Adoro las noches de sofá, manta hasta el cuello y té caliente. Pero con ella, siempre con ella. Compartir esa complicidad de un gusto mutuo, de cháchara insustancial y donde cualquier canal en la televisión es válido. No importa lo que echen, es por el placer de estar juntas, de reservar esos minutos para ambas, de atesorar momentos. Es la maravillosa sensación de no hacer falta decir nada y estar diciéndolo todo. Los mejores recuerdos siempre provendrán de momentos así. Al final las cosas sencillas son las que engrandecen a uno y las que jamás se espera olvidar.

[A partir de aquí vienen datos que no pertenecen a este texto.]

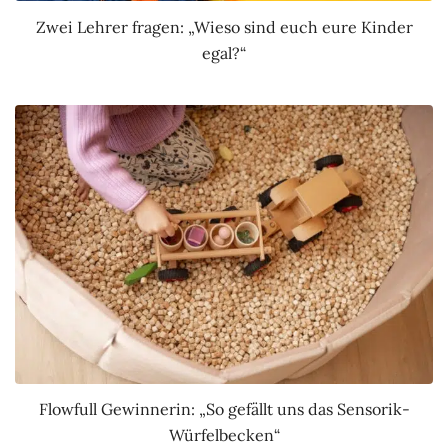
Zwei Lehrer fragen: „Wieso sind euch eure Kinder
egal?“
Flowfull Gewinnerin: „So gefällt uns das Sensorik-
Würfelbecken“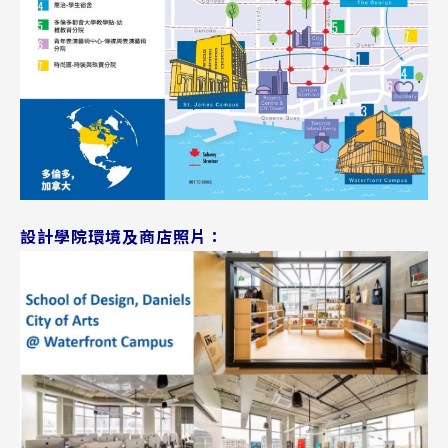
設計學院環境及商店照片：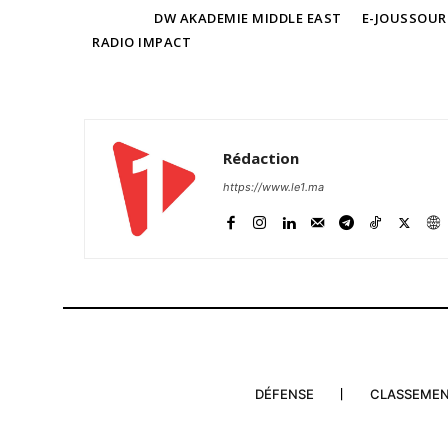
TAGS
DW AKADEMIE MIDDLE EAST
E-JOUSSOUR
RADIO IMPACT
Rédaction
https://www.le1.ma
DÉFENSE
CLASSEME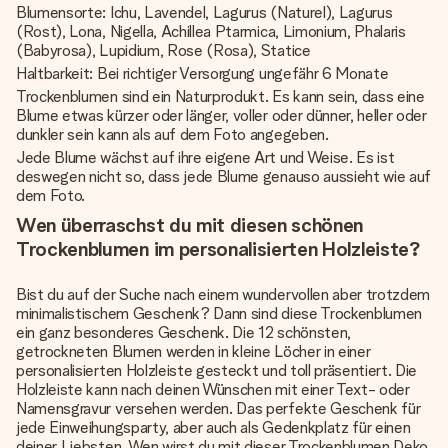
Blumensorte: Ichu, Lavendel, Lagurus (Naturel), Lagurus
(Rost), Lona, Nigella, Achillea Ptarmica, Limonium, Phalaris
(Babyrosa), Lupidium, Rose (Rosa), Statice
Haltbarkeit: Bei richtiger Versorgung ungefähr 6 Monate
Trockenblumen sind ein Naturprodukt. Es kann sein, dass eine
Blume etwas kürzer oder länger, voller oder dünner, heller oder
dunkler sein kann als auf dem Foto angegeben.
Jede Blume wächst auf ihre eigene Art und Weise. Es ist
deswegen nicht so, dass jede Blume genauso aussieht wie auf
dem Foto.
Wen überraschst du mit diesen schönen
Trockenblumen im personalisierten Holzleiste?
Bist du auf der Suche nach einem wundervollen aber trotzdem
minimalistischem Geschenk? Dann sind diese Trockenblumen
ein ganz besonderes Geschenk. Die 12 schönsten,
getrockneten Blumen werden in kleine Löcher in einer
personalisierten Holzleiste gesteckt und toll präsentiert. Die
Holzleiste kann nach deinen Wünschen mit einer Text- oder
Namensgravur versehen werden. Das perfekte Geschenk für
jede Einweihungsparty, aber auch als Gedenkplatz für einen
deiner Liebsten. Wen wirst du mit dieser Trockenblumen Deko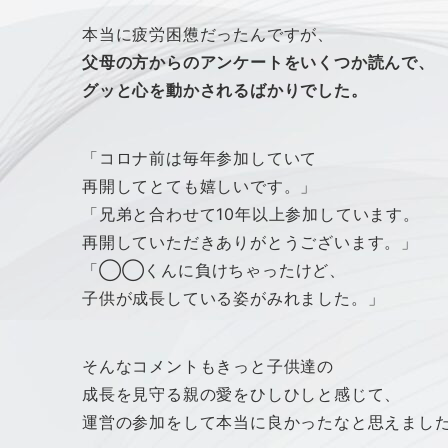
本当に疲労困憊だったんですが、
父母の方からのアンケートをいくつか読んで、
グッと心を動かされるばかりでした。
「コロナ前は毎年参加していて
再開してとても嬉しいです。」
「兄弟と合わせて10年以上参加しています。
再開していただきありがとうございます。」
「◯◯くんに負けちゃったけど、
子供が成長している姿がみれました。」
そんなコメントもきっと子供達の
成長を見守る親の愛をひしひしと感じて、
運営の参加をして本当に良かったなと思えまし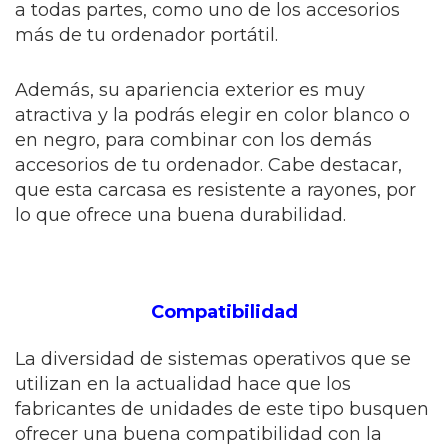
a todas partes, como uno de los accesorios
más de tu ordenador portátil.
Además, su apariencia exterior es muy
atractiva y la podrás elegir en color blanco o
en negro, para combinar con los demás
accesorios de tu ordenador. Cabe destacar,
que esta carcasa es resistente a rayones, por
lo que ofrece una buena durabilidad.
Compatibilidad
La diversidad de sistemas operativos que se
utilizan en la actualidad hace que los
fabricantes de unidades de este tipo busquen
ofrecer una buena compatibilidad con la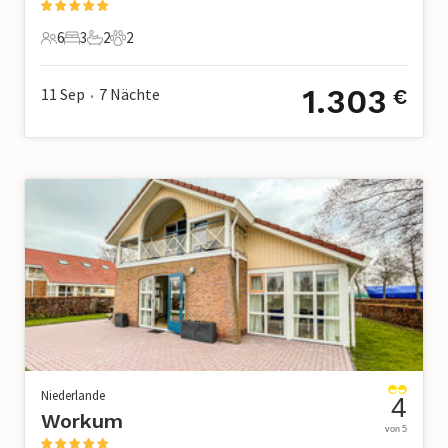
6
3
2
2
6 Gäste
3 Schlafzimmer
2 Badezimmer
2 Haustiere
1.303
11 Sep
7
Nächte
€
•
Niederlande
4
Workum
von 5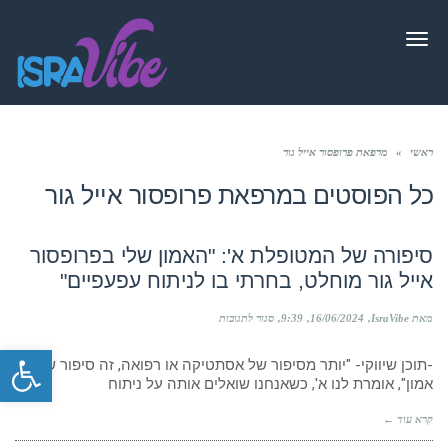
תפריט
ראשי
»
מרפאת פרופסור אייל גור
כל הפוסטים ב
מרפאת פרופסור אייל גור
סיפורה של המטופלת א': "האמון שלי בפרופסור
אייל גור מוחלט, בחרתי בו לניתוח עפעפיים"
על
מאת IsraVibe
16/06/2024
9:39
סגור לתגובות
סיפורה
פתח סרגל
של
-תוכן שיווקי- "יותר מסיפור של אסתטיקה או רפואה, זה סיפור של
המטופלת
א':
אמון", אומרת לנו א', כשאנחנו שואלים אותה על ניתוח
"האמון
שלי
קרא עוד ←
בפרופסור
אייל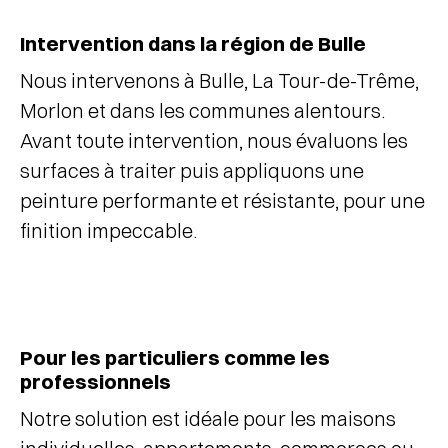
Intervention dans la région de Bulle
Nous intervenons à Bulle, La Tour-de-Trême,
Morlon et dans les communes alentours.
Avant toute intervention, nous évaluons les
surfaces à traiter puis appliquons une
peinture performante et résistante, pour une
finition impeccable.
Pour les particuliers comme les
professionnels
Notre solution est idéale pour les maisons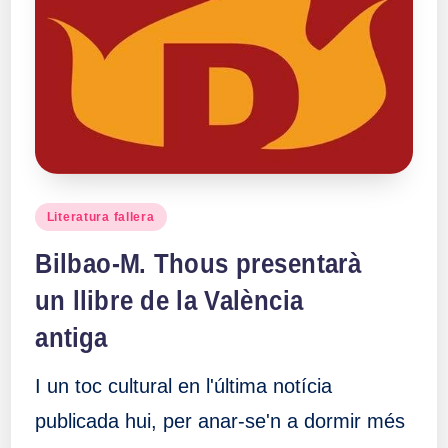
Publicado
Literatura fallera
en
Bilbao-M. Thous presentarà
un llibre de la València
antiga
I un toc cultural en l'última notícia
publicada hui, per anar-se'n a dormir més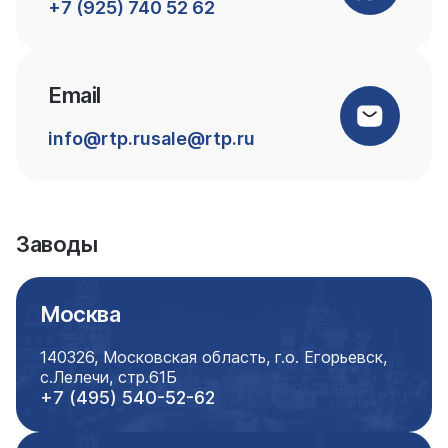
+7 (925) 740 52 62
Email
info@rtp.ru
sale@rtp.ru
Заводы
Москва
140326, Московская область, г.о. Егорьевск,
c.Лелечи, стр.61Б
+7 (495) 540-52-62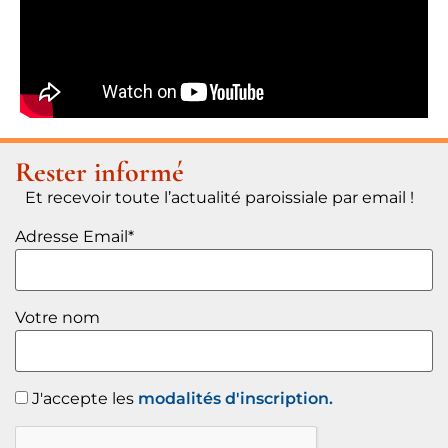
Rester informé
Et recevoir toute l’actualité paroissiale par email !
Adresse Email*
Votre nom
J'accepte les
modalités d'inscription.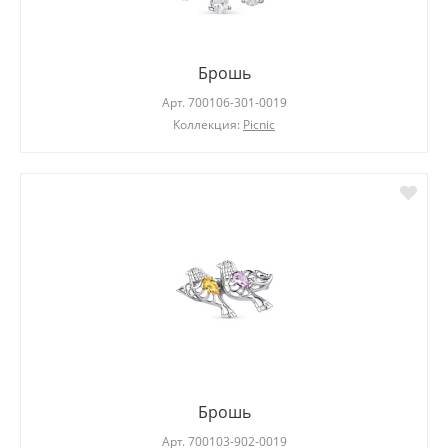
Брошь
Арт.
700106-301-0019
Коллекция:
Picnic
Брошь
Арт.
700103-902-0019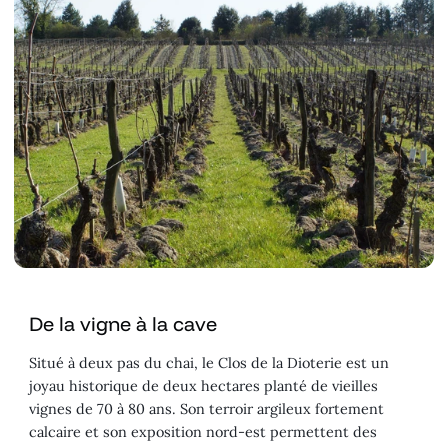
De la vigne à la cave
Situé à deux pas du chai, le Clos de la Dioterie est un
joyau historique de deux hectares planté de vieilles
vignes de 70 à 80 ans. Son terroir argileux fortement
calcaire et son exposition nord-est permettent des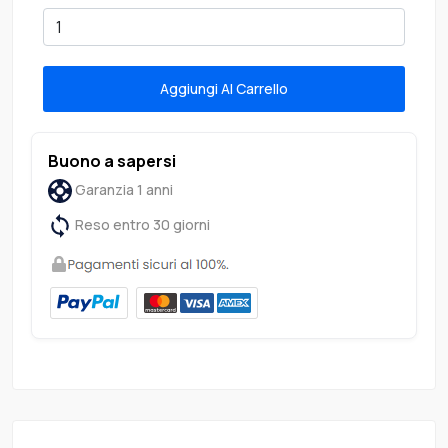
Aggiungi Al Carrello
Buono a sapersi
Garanzia 1 anni
Reso entro 30 giorni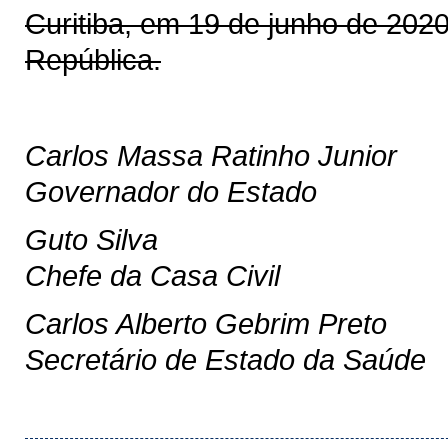
Curitiba, em 19 de junho de 202
República.
Carlos Massa Ratinho Junior
Governador do Estado
Guto Silva
Chefe da Casa Civil
Carlos Alberto Gebrim Preto
Secretário de Estado da Saúde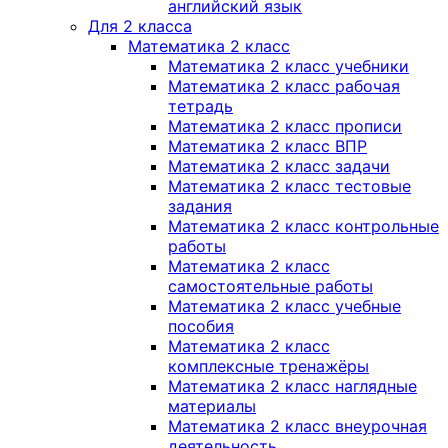
английский язык
Для 2 класса
Математика 2 класс
Математика 2 класс учебники
Математика 2 класс рабочая
тетрадь
Математика 2 класс прописи
Математика 2 класс ВПР
Математика 2 класс задачи
Математика 2 класс тестовые
задания
Математика 2 класс контрольные
работы
Математика 2 класс
самостоятельные работы
Математика 2 класс учебные
пособия
Математика 2 класс
комплексные тренажёры
Математика 2 класс наглядные
материалы
Математика 2 класс внеурочная
деятельность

Me gusta el chocolate en pequeñas dosis, reactiva una parte en mí de forma automática. El cuerpo me lo pide cuando lo necesita, cuando se resiente, cuando ve que el combustible escasea y necesita recargarlo, levantar el ánimo, coger impulso. En abundancia me cansa, me empalaga y me hace repudiarlo. Un dulce no amarga pero puede hacer que lo aborrezcas hasta la saciedad. El término medio, lo equidistante es lo que siempre pretendo alcanzar y lo que admiro en otros. Saber cuándo oponerse o transigir. Cuándo quedarse o irse, cuándo estar.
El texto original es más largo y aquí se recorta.